There are other political reasons as well. There's a certain "culture" that comes with the Rust evangelists. And it shouldn't be dismissed. People have been cut out of the Linux Open Source world as "Nazis" and the Rust developer community seems to have a lot of that Progressive wing gate-keeping that comes with it. When they get a code base moved over to Rust, it undermines existing developer communities. You've been doing C++ for thirty years? Get out of here Old Timer. This is a Rust town now. The truth is that experience is valuable in any language, but the projection is that you're doing legacy work and a legacy coder.

One of the real issues in Software Development is that there are different priorities. It used to be that the priority was to be fast as fast as you can whilst being reliable, and as reliable as you can whlist being fast. Now the goal is not to write quick code, but to write code quickly. Hence a lot of inefficient standardisation, libaries and frameworks. They want to be able to plug and play programmers. Systems programming (e.g. OSs like Windows) are the least impacted by the shift in the software world's priorities. Compare with front-end development, web applications, etc. But they're not immune.
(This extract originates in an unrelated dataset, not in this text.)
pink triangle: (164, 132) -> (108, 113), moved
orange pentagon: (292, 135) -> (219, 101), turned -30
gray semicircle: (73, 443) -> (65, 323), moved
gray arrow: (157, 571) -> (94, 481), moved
I will miss Windows. It was a nice OS for a little while, after Vista.
 
But one of the key things that will make it easier is good robust QA and knowledge of what the code used to do.
Microsoft pretty obviously has neither any longer.
I have some acquaintances who work at Microsoft. According to them, QA was off-shored to India years ago, and it shows. While all departments will suffer when off-shored to India, QA suffers acutely. Your QA department needs to be able to say to a developer, a project manager, a department VP, the CEO or even the board, that the baby is ugly and its shit stinks. QA needs to be able to describe with dispassionate realism why the baby is ugly and its shit stinks, and do so unflinchingly. Even if you've not read the excellent post on izzat in the India Menace thread, if you've spent anytime working in tech, you've observed and intuited that the core function of QA, above, is fundamentally incompatible with the incurious ass-kissing and gaslighting that is woven into Indian culture, even if you couldn't put words to what you saw.
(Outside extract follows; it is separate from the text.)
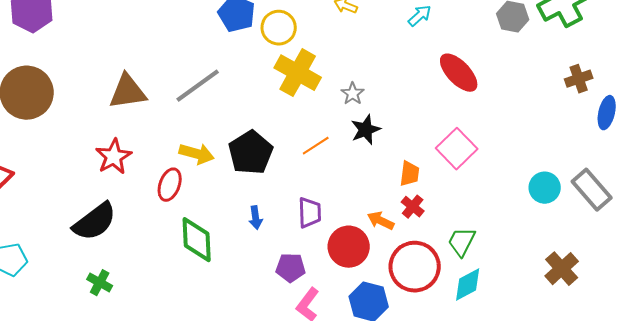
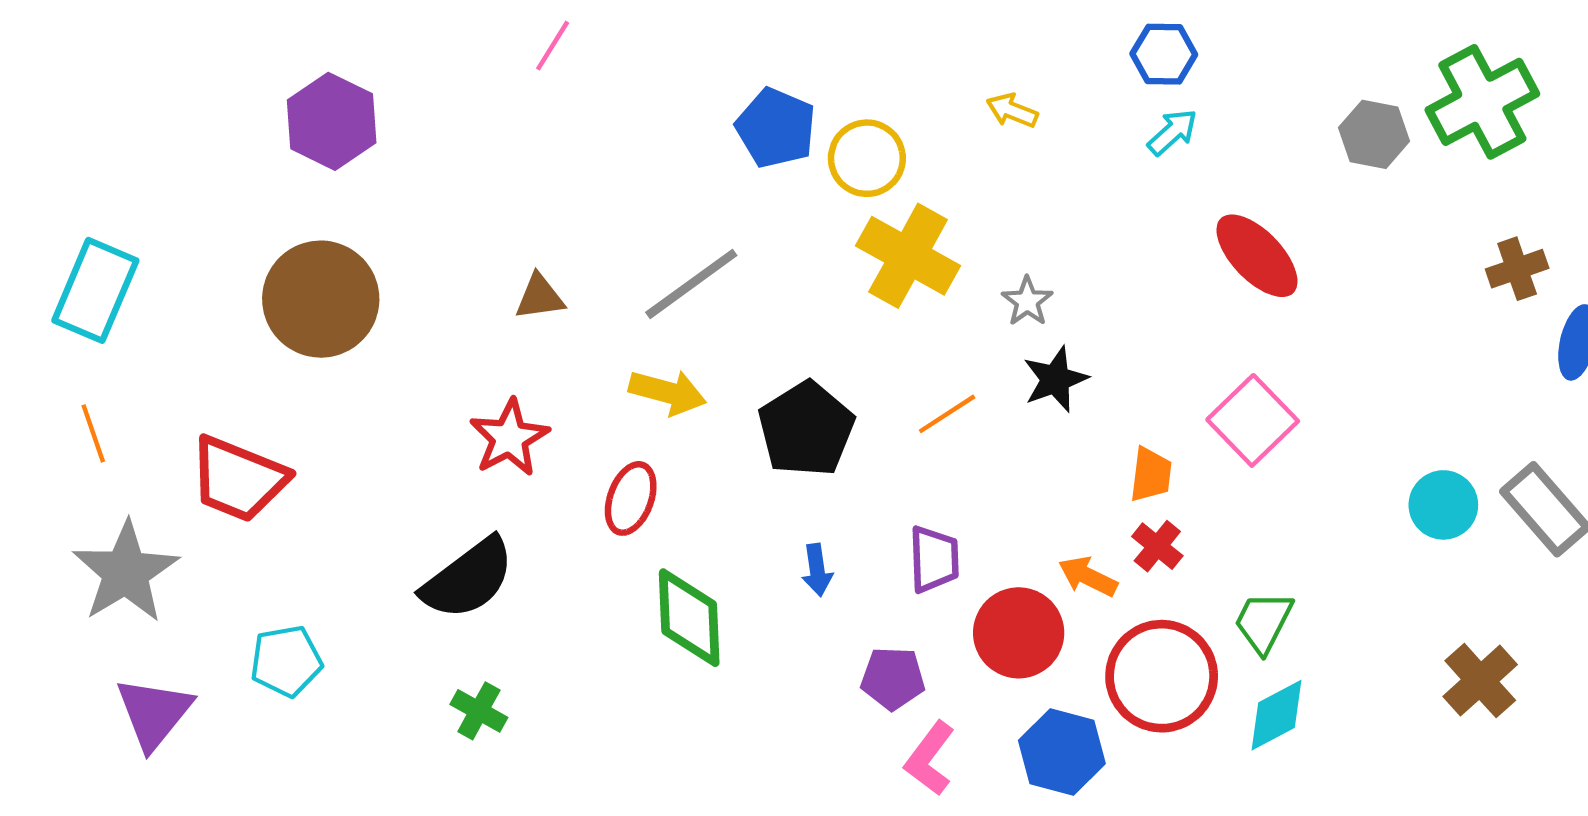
brown triangle: (128, 92) -> (540, 297), size x0.6
yellow arrow: (197, 154) -> (668, 392), moved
I recall a story that was told to me. Many years ago, a programmer at Microsoft, frustrated that a ticket had come back to him yet again, when he knew he had fixed that bug, went over to the QA department to watch the tester test. It turned out, he had only fixed the bug's manifestation when using the mouse. The tester was using keyboard shortcuts, and because the developer had only worked on the mouse-click code path, he had only papered over the issue. Now enlightened, the developer went back to the code, and after diving a layer or two deeper into the code to find the actual bug, fixed it properly. That bug turned out to be the fundamental issue to a number of seeming unrelated defect reports. In fixing that one bug properly, a ton of work was saved, all because a tester in QA was allowed to say, "No, your shit is still broken."

That is the kind of QA that Microsoft will need now to successfully pull off a Rewrite in Rust effort. And it is the kind of QA that Microsoft does not have and will never have so long as it is infested by jeets.